Hosni Mahmoud Hanan A, Alabdulkreem Eatedal
Department of Computer Sciences, College of Computer and Information Sciences, Princess Nourah Bint Abdulrahman University, P.O. Box 84428, Riyadh 11671, Saudi Arabia.
J Pers Med. 2023 Feb 23;13(3):390. doi: 10.3390/jpm13030390.

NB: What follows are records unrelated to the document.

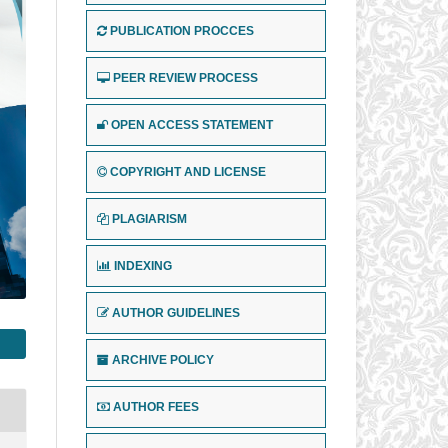
PUBLICATION PROCCES
PEER REVIEW PROCESS
OPEN ACCESS STATEMENT
COPYRIGHT AND LICENSE
PLAGIARISM
INDEXING
AUTHOR GUIDELINES
ARCHIVE POLICY
AUTHOR FEES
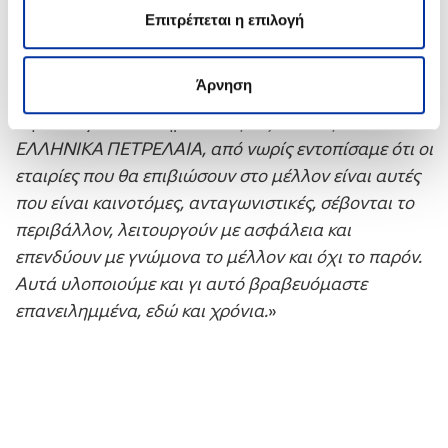
Το Χρυσό Βραβείο για την ενότητα
Sustainable
Επιτρέπεται η επιλογή
Business παρέλαβε
παρέλαβε εκ μέρους της ΕΚΟ ο κ.
Ρομπέρτο Καραχάννας
, Γενικός Διευθυντής
Άρνηση
Εγχώριας & Διεθνούς Εμπορίας, ο οποίος στις
δηλώσεις του επεσήμανε: «
Εμείς στον Όμιλο
ΕΛΛΗΝΙΚΑ ΠΕΤΡΕΛΑΙΑ, από νωρίς εντοπίσαμε ότι οι
εταιρίες που θα επιβιώσουν στο μέλλον είναι αυτές
που είναι καινοτόμες, ανταγωνιστικές, σέβονται το
περιβάλλον, λειτουργούν με ασφάλεια και
επενδύουν με γνώμονα το μέλλον και όχι το παρόν.
Αυτά υλοποιούμε και γι αυτό βραβευόμαστε
επανειλημμένα, εδώ και χρόνια.
»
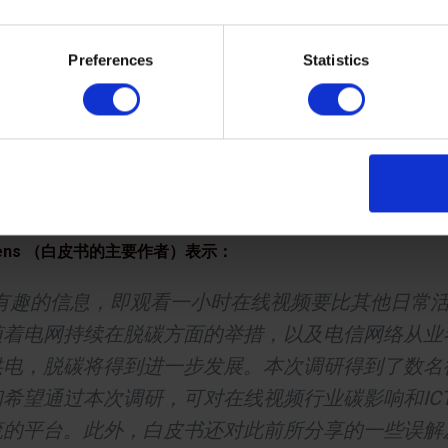
集合了众多顶尖媒体公司以及来自布里斯托大学调研专
字媒体领域了解并管理碳影响。项目组协调合作，推
Preferences
Statistics
具，通过这些服务可帮助行业人士更加清晰地了解贯
影响。
值链的排放，并了解如何对碳排放进行实际地减少，
这份及时发布的白皮书对DIMPACT 的项目具有里
phens （白皮书的主要作者）表示：
有趣的信息，即观看一小时在线视频要比其他日常
随着电网持续在脱碳方面的举措，以及电信网络从业
供电，脱碳将得到进一步发展。本次调研得到了数名
希望通过本次调研，可对在线视频行业碳影响和IC
流的平台。此外，白皮书还对此前所分享的一些误解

Deep learning models are usually utilized to learn from spatial data, only a few studies are proposed to predict glaucoma time progression utilizing deep learning models. In this article, we present a bidirectional recurrent deep learning model (Bi-RM) to detect prospective progressive visual field diagnoses. A dataset of 5413 different eyes from 3321 samples is utilized as the learning phase dataset and 1272 eyes are used for testing. Five consecutive diagnoses are recorded from the dataset as input and the sixth progressive visual field diagnosis is matched with the prediction of the Bi-RM. The precision metrics of the Bi-RM are validated in association with the linear regression algorithm (LR) and term memory (TM) technique. The total prediction error of the Bi-RM is significantly less than those of LR and TM. In the class prediction, Bi-RM depicts the least prediction error in all three methods in most of the testing cases. In addition, Bi-RM is not impacted by the reliability keys and the glaucoma degree.
深度学习模型通常用于从空间数据中学习,只有少数研究提出利用深度学习模型来预测青光眼的病情进展时间。在本文中,我们提出了一种双向递归深度学习模型(Bi-RM)来检测前瞻性进行性视野诊断。来自3321个样本的5413只不同眼睛的数据集被用作学习阶段数据集,1272只眼睛用于测试。从数据集中记录连续五次诊断作为输入,并将第六次进行性视野诊断与Bi-RM的预测相匹配。Bi-RM的精确性指标与线性回归算法(LR)和长期记忆(TM)技术相关联进行了验证。Bi-RM的总预测误差明显小于LR和TM的总预测误差。在类别预测中,在大多数测试案例中,Bi-RM在所有三种方法中描绘出的预测误差最小。此外,Bi-RM不受可靠性关键因素和青光眼程度的影响。